Autonomy milestone, energy growth and resilient financials despite lower deliveries for Tesla in second-quarter

Overview

Tesla’s Q2 2025 marked a strategic pivot as the company launched its first Robotaxi service and made its first fully autonomous customer delivery. While overall revenue and automotive deliveries were still below 2024 levels, the quarter represented a transition from a purely automotive and energy company to a broader technology and AI platform.

CEO Elon Musk and the Tesla team emphasized their focus on scaling autonomy and AI as the company ramps toward volume production of new, more affordable models and prepares for Cybercab and Semi in 2026. Tesla also expanded its global energy deployments and AI infrastructure significantly, even amid a volatile macroeconomic environment.

Q2 2025 vs. Q2 2024:

  • Total revenue declined to $22.5bn (-12% YoY), reflecting lower vehicle deliveries (-13% YoY), reduced average selling prices (ASP) and decline in regulatory credits revenue.
    • Automotive revenue also decreased to $16.7bn (-16% YoY), with Model 3/Y deliveries of 373,728 units and other models deliveries of 10,394 units.
    • Energy generation and storage revenue recorded a value of $2.8bn (-7% YoY), with megapack deployments from Shanghai factory began and 12th consecutive TTM record in energy storage volumes.
    • Services and other revenue was $3.0bn (+17% YoY), reflecting growth in service-related revenue and supercharging profitability.
  • GAAP net income fell to $1.17bn (-16% YoY), while non-GAAP net income also decreased to a value of $1.39bn (-23% YoY).
  • In the same way, GAAP EPS recorded a value of $0.33 (-18% YoY), while non-GAAP EPS was $0.40 (-23% YoY).
  • Operating income decreased to $923m (-42% YoY), with an operating margin of 4.1% (-219bps YoY), but the company had lower cost per vehicle and improved energy margins.
  • Operating expenses increased to $2.75bn (+9% YoY) due to higher R&D investments, especially in AI and autonomy (e.g., Optimus bot, FSD, Robotaxi).
  • Operating margin recorded a value of 2.1% (-343bps YoY).
  • Adjusted EBITDA declined to $3.4bn (-7% YoY), with adjusted EBITDA margin of 15.1% (+71bps YoY).
  • Free cash flow declined to $146m (-89% YoY), while operating cash flow recorded a value of $2.54bn (-30% YoY).
  • Cash & investments were $36.8bn (flat QoQ), while capital expenditures (CapEx) grew slightly to $2.39bn (+5% YoY).
  • Tesla launched in Q2 its first Robotaxi service in Austin with a safety driver, completed its first fully autonomous vehicle delivery, and introduced an app that integrates ride requests, climate control, entertainment, and payment.
  • Tesla produced 410,244 vehicles in Q2 (flat YoY), expanded its Supercharging network to 7,377 stations and 70,228 connectors (+18% YoY), and grew services gross profit by 64% quarter-over-quarter.

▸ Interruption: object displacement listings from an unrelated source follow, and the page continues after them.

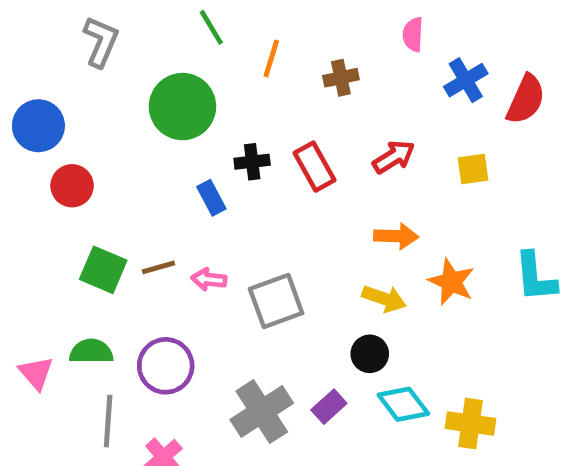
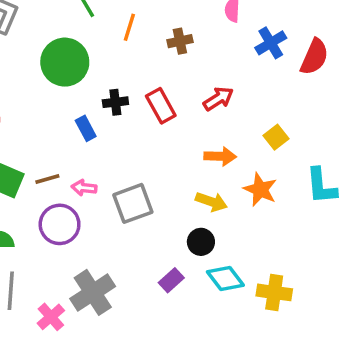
yellow square: (473, 169) -> (276, 137), moved, turned -30
purple circle: (166, 366) -> (60, 224), moved
gray cross: (262, 411) -> (93, 292), moved

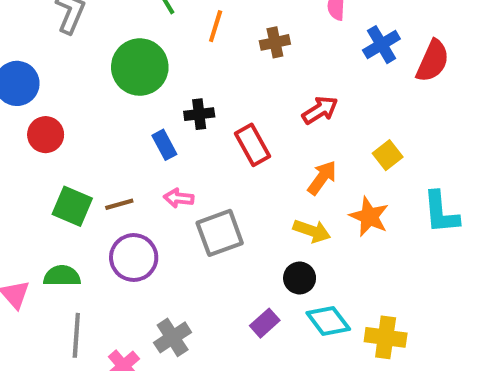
red rectangle: (161, 106) -> (252, 145), moved
orange arrow: (220, 156) -> (322, 178), turned -56
pink arrow: (84, 188) -> (179, 198), moved
gray cross: (93, 292) -> (173, 337), size x0.7

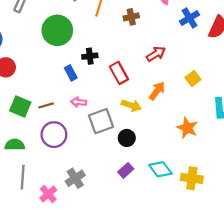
orange star: (369, 217) -> (187, 128), moved
yellow arrow: (312, 231) -> (131, 105), moved
black circle: (300, 278) -> (127, 138), moved

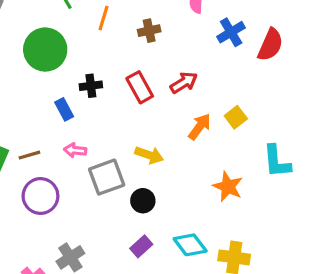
red rectangle: (119, 73) -> (140, 87), moved
orange arrow: (157, 91) -> (200, 127), moved

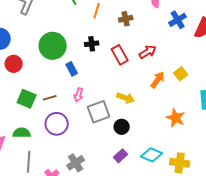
green circle: (45, 50) -> (53, 46), moved
black cross: (91, 86) -> (92, 44), moved
pink arrow: (75, 150) -> (79, 95), turned -80
cyan diamond: (190, 245) -> (152, 155), turned -30

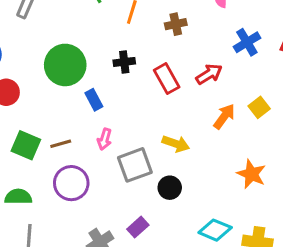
blue cross: (178, 20) -> (247, 42), moved
purple rectangle: (121, 156) -> (138, 227), moved

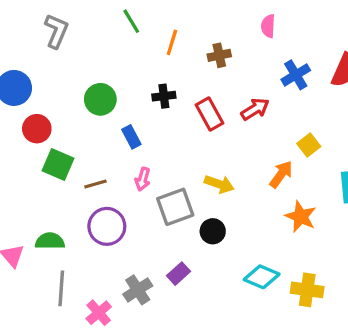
green circle: (65, 65) -> (100, 99), size x0.7
orange arrow: (224, 116) -> (281, 174), moved
green square: (26, 145) -> (58, 164), moved

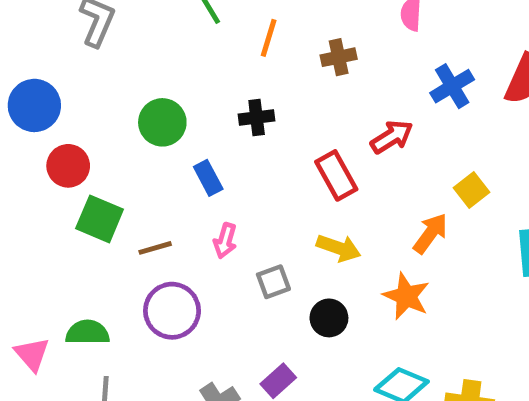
red rectangle: (209, 114) -> (336, 175), moved
gray square: (175, 207) -> (273, 282), size x0.6
orange star: (301, 217) -> (406, 296), moved

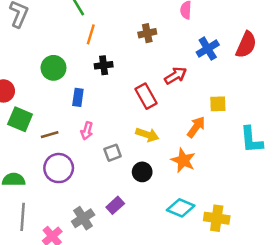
orange line: (269, 38) -> (91, 34), moved
blue rectangle: (208, 178) -> (78, 97), turned 36
yellow square: (471, 190) -> (218, 104), turned 36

Tesla reiterated its long-term focus on scaling autonomy through rapid software development and fleet deployment, beginning production of more affordable models in H2 2025, launching Cybercab at scale in 2026, expanding global energy storage capacity to meet rising demand, and growing AI-driven services across both customer and internal applications. Despite ongoing macroeconomic uncertainty, the company expects software and AI-related margin growth to increasingly offset pressure on hardware margins.

Tesla shares declined sharply in after-hours trading on July 23, falling by over 4% following the release of its Q2 2025 results. This negative reaction reflects investor concerns despite recent technical consolidation near local highs. At the close of the regular session, the stock traded at $332.56, with a notable drop to around $318.40 in the post-market, placing it below both the 50-day and 200-day simple moving averages. Although Tesla had been slowly recovering since late April, the stock remains down over 12% year-to-date, underperforming broader indices and many tech peers. The RSI stood at 57.00 prior to the earnings release, indicating moderate bullish momentum that now risks fading if the selloff persists. A sustained breakdown below the $315-$318 support zone could signal renewed downside risk, while a recovery back above $330 would be essential to reestablish near-term bullish structure.